> Exercise material
-*-
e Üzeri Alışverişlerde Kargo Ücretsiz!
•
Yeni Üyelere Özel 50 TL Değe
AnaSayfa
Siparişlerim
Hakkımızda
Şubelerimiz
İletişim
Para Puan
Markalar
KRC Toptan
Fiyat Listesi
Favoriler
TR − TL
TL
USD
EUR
-*-
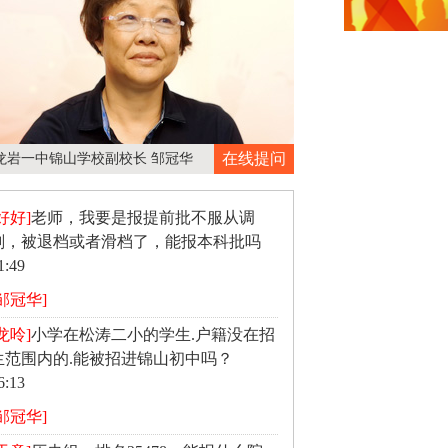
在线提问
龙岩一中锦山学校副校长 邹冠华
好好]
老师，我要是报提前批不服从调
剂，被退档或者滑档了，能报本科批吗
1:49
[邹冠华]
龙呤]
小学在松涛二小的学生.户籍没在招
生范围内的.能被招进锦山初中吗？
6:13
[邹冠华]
-*-
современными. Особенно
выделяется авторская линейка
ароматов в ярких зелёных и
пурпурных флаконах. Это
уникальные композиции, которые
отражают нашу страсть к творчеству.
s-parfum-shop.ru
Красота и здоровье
-*-
> What you should do
Reproduce the lines of the entries above from the one with "пурпурных флаконах. Это" to the one with "Красота и здоровье", both included, exactly and without any other line.

> Written response
пурпурных флаконах. Это
уникальные композиции, которые
отражают нашу страсть к творчеству.
s-parfum-shop.ru
Красота и здоровье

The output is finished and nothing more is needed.